**Task description:**
Extract exactly and only the lines of the data below, starting at the line with "വാഴ്ത്തപ്പെട്ട് ജോവാൻ ഓഫ് ആസയെയും കുറിച്ച്" and stopping after the final line.

* * * * *

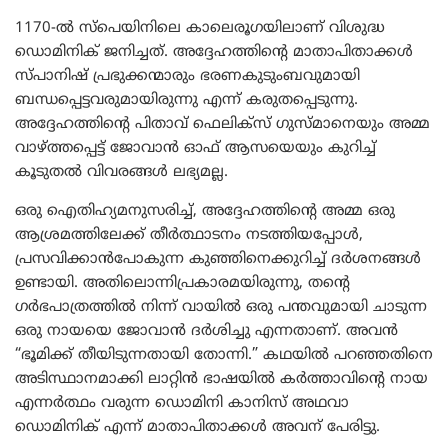
1170-ൽ സ്പെയിനിലെ കാലെരൂഗയിലാണ് വിശുദ്ധ
ഡൊമിനിക് ജനിച്ചത്. അദ്ദേഹത്തിന്റെ മാതാപിതാക്കൾ
സ്പാനിഷ് പ്രഭുക്കന്മാരും ഭരണകുടുംബവുമായി
ബന്ധപ്പെട്ടവരുമായിരുന്നു എന്ന് കരുതപ്പെടുന്നു.
അദ്ദേഹത്തിന്റെ പിതാവ് ഫെലിക്സ് ഗുസ്മാനെയും അമ്മ
വാഴ്ത്തപ്പെട്ട് ജോവാൻ ഓഫ് ആസയെയും കുറിച്ച്
കൂടുതൽ വിവരങ്ങൾ ലഭ്യമല്ല.
ഒരു ഐതിഹ്യമനുസരിച്ച്, അദ്ദേഹത്തിന്റെ അമ്മ ഒരു
ആശ്രമത്തിലേക്ക് തീർത്ഥാടനം നടത്തിയപ്പോൾ,
പ്രസവിക്കാൻപോകുന്ന കുഞ്ഞിനെക്കുറിച്ച് ദർശനങ്ങൾ
ഉണ്ടായി. അതിലൊന്നിപ്രകാരമയിരുന്നു, തന്റെ
ഗർഭപാത്രത്തിൽ നിന്ന് വായിൽ ഒരു പന്തവുമായി ചാടുന്ന
ഒരു നായയെ ജോവാൻ ദർശിച്ചു എന്നതാണ്. അവൻ
“ഭൂമിക്ക് തീയിടുന്നതായി തോന്നി.” കഥയിൽ പറഞ്ഞതിനെ
അടിസ്ഥാനമാക്കി ലാറ്റിൻ ഭാഷയിൽ കർത്താവിന്റെ നായ
എന്നർത്ഥം വരുന്ന ഡൊമിനി കാനിസ് അഥവാ
ഡൊമിനിക് എന്ന് മാതാപിതാക്കൾ അവന് പേരിട്ടു.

* * * * *

**Solution:**
വാഴ്ത്തപ്പെട്ട് ജോവാൻ ഓഫ് ആസയെയും കുറിച്ച്
കൂടുതൽ വിവരങ്ങൾ ലഭ്യമല്ല.
ഒരു ഐതിഹ്യമനുസരിച്ച്, അദ്ദേഹത്തിന്റെ അമ്മ ഒരു
ആശ്രമത്തിലേക്ക് തീർത്ഥാടനം നടത്തിയപ്പോൾ,
പ്രസവിക്കാൻപോകുന്ന കുഞ്ഞിനെക്കുറിച്ച് ദർശനങ്ങൾ
ഉണ്ടായി. അതിലൊന്നിപ്രകാരമയിരുന്നു, തന്റെ
ഗർഭപാത്രത്തിൽ നിന്ന് വായിൽ ഒരു പന്തവുമായി ചാടുന്ന
ഒരു നായയെ ജോവാൻ ദർശിച്ചു എന്നതാണ്. അവൻ
“ഭൂമിക്ക് തീയിടുന്നതായി തോന്നി.” കഥയിൽ പറഞ്ഞതിനെ
അടിസ്ഥാനമാക്കി ലാറ്റിൻ ഭാഷയിൽ കർത്താവിന്റെ നായ
എന്നർത്ഥം വരുന്ന ഡൊമിനി കാനിസ് അഥവാ
ഡൊമിനിക് എന്ന് മാതാപിതാക്കൾ അവന് പേരിട്ടു.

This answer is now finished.